[Items from a dataset]
★ ★ ★ ★ ★ ★ ★

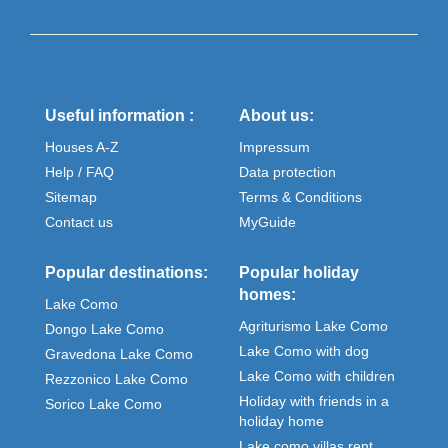
Useful information :
About us:
Houses A-Z
Impressum
Help / FAQ
Data protection
Sitemap
Terms & Conditions
Contact us
MyGuide
Popular destinations:
Popular holiday
homes:
Lake Como
Agriturismo Lake Como
Dongo Lake Como
Lake Como with dog
Gravedona Lake Como
Lake Como with children
Rezzonico Lake Como
Holiday with friends in a
Sorico Lake Como
holiday home
Lake como villas rent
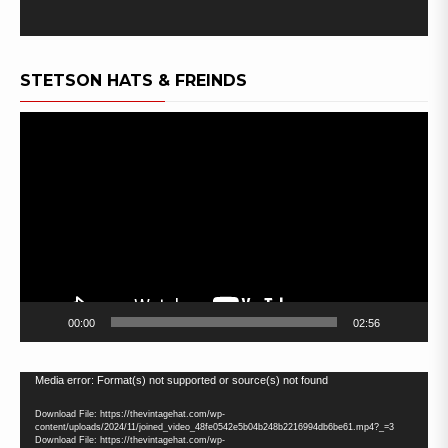
STETSON HATS & FREINDS
Video
Player
00:00
02:56
Video
Media error: Format(s) not supported or source(s) not found
Player
Download File: https://thevintagehat.com/wp-
content/uploads/2024/11/joined_video_48fe0542e5b04b248b2216994db6be61.mp4?_=3
Download File: https://thevintagehat.com/wp-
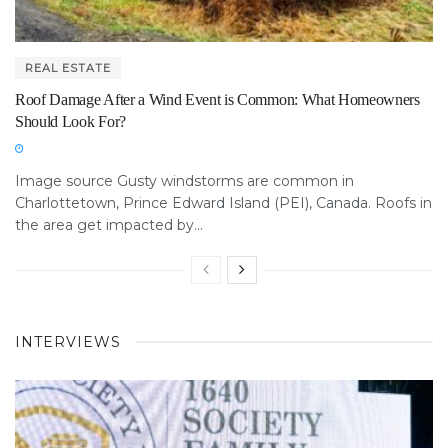
REAL ESTATE
Roof Damage After a Wind Event is Common: What Homeowners
Should Look For?
Image source Gusty windstorms are common in
Charlottetown, Prince Edward Island (PEI), Canada. Roofs in
the area get impacted by...
INTERVIEWS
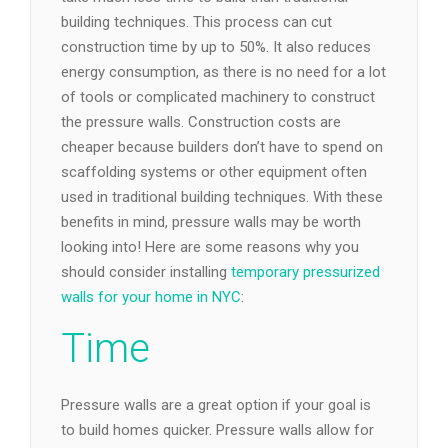
building techniques. This process can cut
construction time by up to 50%. It also reduces
energy consumption, as there is no need for a lot
of tools or complicated machinery to construct
the pressure walls. Construction costs are
cheaper because builders don’t have to spend on
scaffolding systems or other equipment often
used in traditional building techniques. With these
benefits in mind, pressure walls may be worth
looking into! Here are some reasons why you
should consider installing
temporary pressurized
walls for your home in NYC
:
Time
Pressure walls are a great option if your goal is
to build homes quicker. Pressure walls allow for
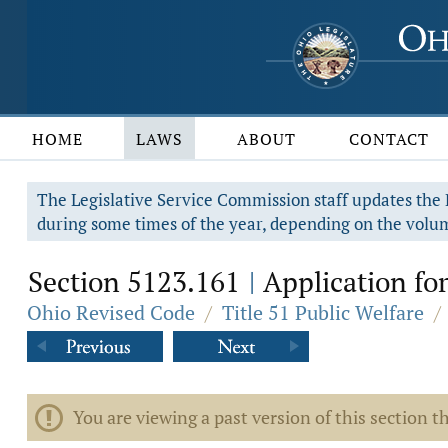
HOME
LAWS
ABOUT
CONTACT
The Legislative Service Commission staff updates the R
during some times of the year, depending on the volum
Section 5123.161
Application for
|
Ohio Revised Code
/
Title 51 Public Welfare
/
You are viewing a past version of this section th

★ ★ ★ ★ ★ ★ ★

TRY IT: An exact copy of the entries, minus the pictures, is what to return.

SOLUTION BELOW:
Useful information :
About us:
Houses A-Z
Impressum
Help / FAQ
Data protection
Sitemap
Terms & Conditions
Contact us
MyGuide
Popular destinations:
Popular holiday
homes:
Lake Como
Agriturismo Lake Como
Dongo Lake Como
Lake Como with dog
Gravedona Lake Como
Lake Como with children
Rezzonico Lake Como
Holiday with friends in a
Sorico Lake Como
holiday home
Lake como villas rent
STETSON HATS & FREINDS
Video
Player
00:00
02:56
Video
Media error: Format(s) not supported or source(s) not found
Player
Download File: https://thevintagehat.com/wp-
content/uploads/2024/11/joined_video_48fe0542e5b04b248b2216994db6be61.mp4?_=3
Download File: https://thevintagehat.com/wp-
REAL ESTATE
Roof Damage After a Wind Event is Common: What Homeowners
Should Look For?
Image source Gusty windstorms are common in
Charlottetown, Prince Edward Island (PEI), Canada. Roofs in
the area get impacted by...
INTERVIEWS
building techniques. This process can cut
construction time by up to 50%. It also reduces
energy consumption, as there is no need for a lot
of tools or complicated machinery to construct
the pressure walls. Construction costs are
cheaper because builders don’t have to spend on
scaffolding systems or other equipment often
used in traditional building techniques. With these
benefits in mind, pressure walls may be worth
looking into! Here are some reasons why you
should consider installing
temporary pressurized
walls for your home in NYC
:
Time
Pressure walls are a great option if your goal is
to build homes quicker. Pressure walls allow for
HOME
LAWS
ABOUT
CONTACT
The Legislative Service Commission staff updates the R
during some times of the year, depending on the volum
Section 5123.161
Application for
|
Ohio Revised Code
/
Title 51 Public Welfare
/
You are viewing a past version of this section th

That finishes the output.